# ENTRIES SHOWN
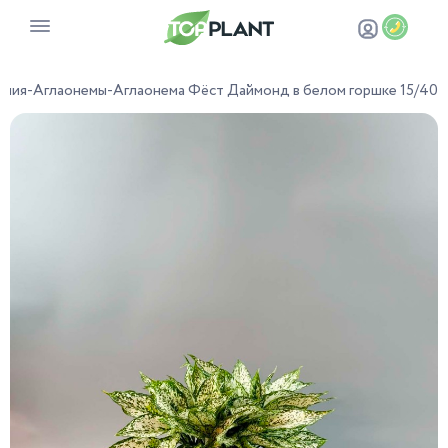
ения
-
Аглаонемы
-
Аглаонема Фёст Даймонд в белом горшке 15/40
...
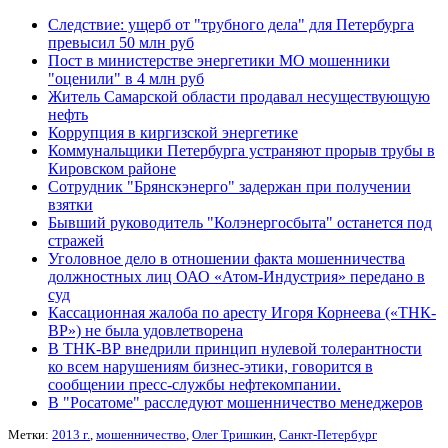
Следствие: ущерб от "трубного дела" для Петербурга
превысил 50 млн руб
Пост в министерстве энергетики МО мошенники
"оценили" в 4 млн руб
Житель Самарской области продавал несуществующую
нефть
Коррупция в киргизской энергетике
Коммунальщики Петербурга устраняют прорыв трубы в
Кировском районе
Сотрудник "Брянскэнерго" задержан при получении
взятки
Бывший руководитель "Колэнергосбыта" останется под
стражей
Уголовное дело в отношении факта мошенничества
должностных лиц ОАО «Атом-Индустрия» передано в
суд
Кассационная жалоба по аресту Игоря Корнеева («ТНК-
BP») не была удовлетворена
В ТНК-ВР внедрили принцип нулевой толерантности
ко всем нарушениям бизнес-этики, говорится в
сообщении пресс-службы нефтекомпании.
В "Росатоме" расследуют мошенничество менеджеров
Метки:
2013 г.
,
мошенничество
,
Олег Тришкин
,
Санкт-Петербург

# PROBLEM REQUIREMENTS
Which lines above include "Петербурга"? Show each of them by copying it.

# FINISHED EXERCISE
Следствие: ущерб от "трубного дела" для Петербурга
Коммунальщики Петербурга устраняют прорыв трубы в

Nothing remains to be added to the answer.